WHAT YOU WILL DO:
Would you print the records below from the first line through the line containing "a las fuerzas", skipping the pictures?

[Opening GIVEN ENTRIES section]

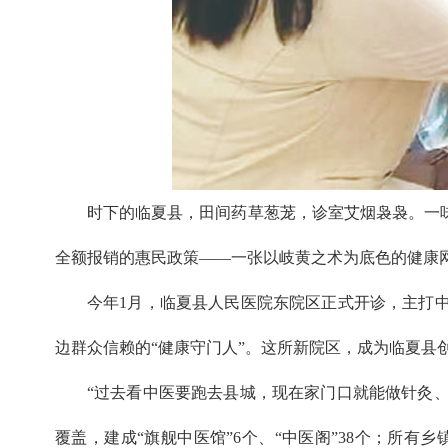
时下的临夏县，田间药草葱茏，诊室艾烟袅袅。一
全额报销的惠民政策——一张以岐黄之术为底色的健康
今年1月，临夏县人民医院东院区正式开诊，主打中
边群众信赖的“健康守门人”。这所新院区，成为临夏县
“过去看中医要跑去县城，现在家门口就能做针灸、
覆盖，建成“旗舰中医馆”6个、“中医阁”38个；所有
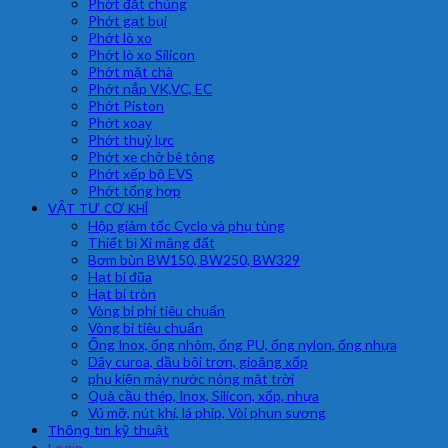
Phớt đặt chủng
Phớt gạt bụi
Phớt lò xo
Phớt lò xo Silicon
Phớt mặt chà
Phớt nắp VK,VC, EC
Phớt Piston
Phớt xoay
Phớt thuỷ lực
Phớt xe chở bê tông
Phớt xếp bộ EVS
Phớt tổng hợp
VẬT TƯ CƠ KHÍ
Hộp giảm tốc Cyclo và phụ tùng
Thiết bị Xi măng đất
Bơm bùn BW150, BW250, BW329
Hạt bi đũa
Hạt bi tròn
Vòng bi phi tiêu chuẩn
Vòng bi tiêu chuẩn
Ống Inox, ống nhôm, ống PU, ống nylon, ống nhựa
Dây curoa, dầu bôi trơn, gioăng xốp
phụ kiện máy nước nóng mặt trời
Quả cầu thép, Inox, Silicon, xốp, nhựa
Vú mỡ, nút khí, lá phíp, Vòi phun sương
Thông tin kỹ thuật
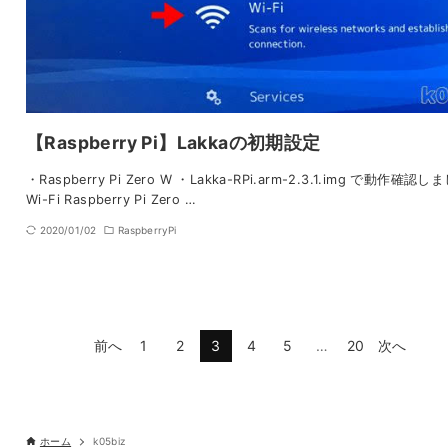
【Raspberry Pi】Lakkaの初期設定
・Raspberry Pi Zero W ・Lakka-RPi.arm-2.3.1.img で動作確認し
Wi-Fi Raspberry Pi Zero …
2020/01/02
RaspberryPi
前へ
1
2
3
4
5
…
20
次へ
ホーム
k05biz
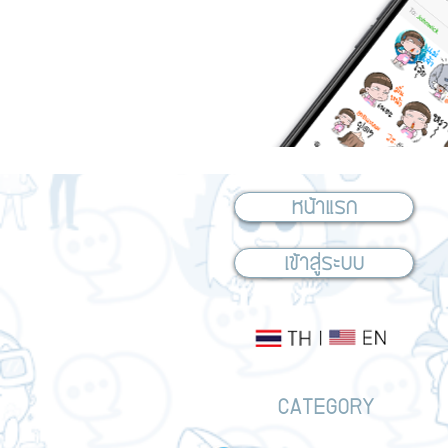
หน้าแรก
เข้าสู่ระบบ
CATEGORY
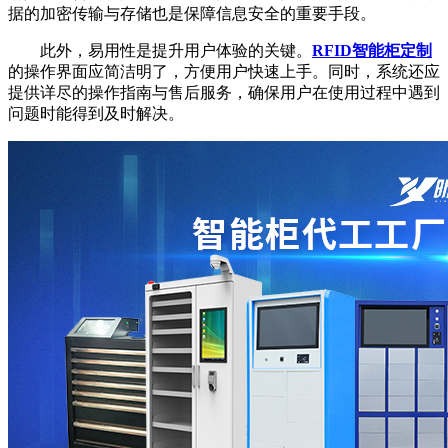
据的加密传输与存储也是保障信息安全的重要手段。
此外，易用性是提升用户体验的关键。
RFID智能柜定制
的操作界面应简洁明了，方便用户快速上手。同时，系统还应
提供详尽的操作指南与售后服务，确保用户在使用过程中遇到
问题时能得到及时解决。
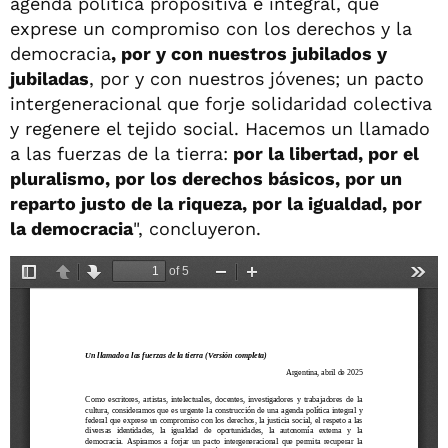
agenda política propositiva e integral, que
exprese un compromiso con los derechos y la
democracia
, por y con nuestros jubilados y
jubiladas
, por y con nuestros jóvenes; un pacto
intergeneracional que forje solidaridad colectiva
y regenere el tejido social. Hacemos un llamado
a las fuerzas de la tierra:
por la libertad, por el
pluralismo, por los derechos básicos, por un
reparto justo de la riqueza, por la igualdad, por
la democracia
", concluyeron.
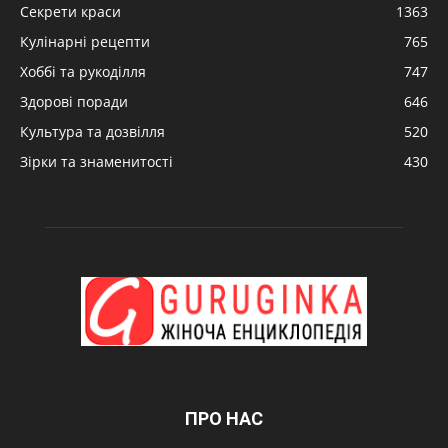
Секрети краси
1363
Кулінарні рецепти
765
Хоббі та рукоділля
747
Здорові поради
646
Культура та дозвілля
520
Зірки та знаменитості
430
ПРО НАС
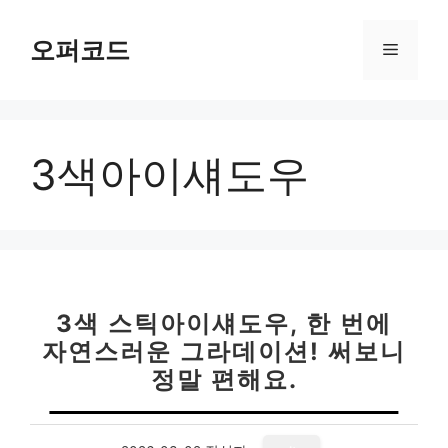
컨
텐
오퍼코드
메
츠
로
뉴
건
너
3색아이섀도우
뛰
기
3색 스틱아이섀도우, 한 번에
자연스러운 그라데이션! 써보니
정말 편해요.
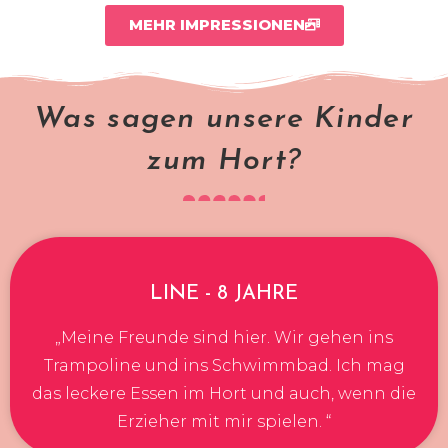
MEHR IMPRESSIONEN
Was sagen unsere Kinder
zum Hort?
LINE - 8 JAHRE
„Meine Freunde sind hier. Wir gehen ins
Trampoline und ins Schwimmbad. Ich mag
das leckere Essen im Hort und auch, wenn die
Erzieher mit mir spielen. “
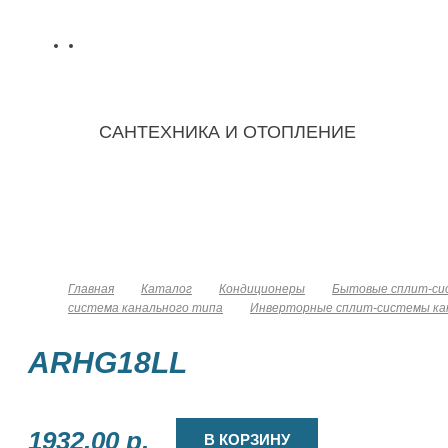
САНТЕХНИКА И ОТОПЛЕНИЕ
Замена
С
О компании
Каталог
батарей
отопления
Главная
Каталог
Кондиционеры
Бытовые сплит-сис
система канального типа
Инверторные сплит-системы ка
ARHG18LL
1932.00 р.
В КОРЗИНУ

[Closing GIVEN ENTRIES section]

EXERCISE RESULT:
时下的临夏县，田间药草葱茏，诊室艾烟袅袅。一
全额报销的惠民政策——一张以岐黄之术为底色的健康
今年1月，临夏县人民医院东院区正式开诊，主打中
边群众信赖的“健康守门人”。这所新院区，成为临夏县
“过去看中医要跑去县城，现在家门口就能做针灸、
覆盖，建成“旗舰中医馆”6个、“中医阁”38个；所有
Phớt đặt chủng
Phớt gạt bụi
Phớt lò xo
Phớt lò xo Silicon
Phớt mặt chà
Phớt nắp VK,VC, EC
Phớt Piston
Phớt xoay
Phớt thuỷ lực
Phớt xe chở bê tông
Phớt xếp bộ EVS
Phớt tổng hợp
VẬT TƯ CƠ KHÍ
Hộp giảm tốc Cyclo và phụ tùng
Thiết bị Xi măng đất
Bơm bùn BW150, BW250, BW329
Hạt bi đũa
Hạt bi tròn
Vòng bi phi tiêu chuẩn
Vòng bi tiêu chuẩn
Ống Inox, ống nhôm, ống PU, ống nylon, ống nhựa
Dây curoa, dầu bôi trơn, gioăng xốp
phụ kiện máy nước nóng mặt trời
Quả cầu thép, Inox, Silicon, xốp, nhựa
Vú mỡ, nút khí, lá phíp, Vòi phun sương
Thông tin kỹ thuật
【Raspberry Pi】Lakkaの初期設定
・Raspberry Pi Zero W ・Lakka-RPi.arm-2.3.1.img で動作確認し
Wi-Fi Raspberry Pi Zero …
2020/01/02
RaspberryPi
前へ
1
2
3
4
5
…
20
次へ
ホーム
k05biz
หน้าแรก
เข้าสู่ระบบ
CATEGORY
据的加密传输与存储也是保障信息安全的重要手段。
此外，易用性是提升用户体验的关键。
RFID智能柜定制
的操作界面应简洁明了，方便用户快速上手。同时，系统还应
提供详尽的操作指南与售后服务，确保用户在使用过程中遇到
问题时能得到及时解决。
agenda política propositiva e integral, que
exprese un compromiso con los derechos y la
democracia
, por y con nuestros jubilados y
jubiladas
, por y con nuestros jóvenes; un pacto
intergeneracional que forje solidaridad colectiva
y regenere el tejido social. Hacemos un llamado
a las fuerzas de la tierra:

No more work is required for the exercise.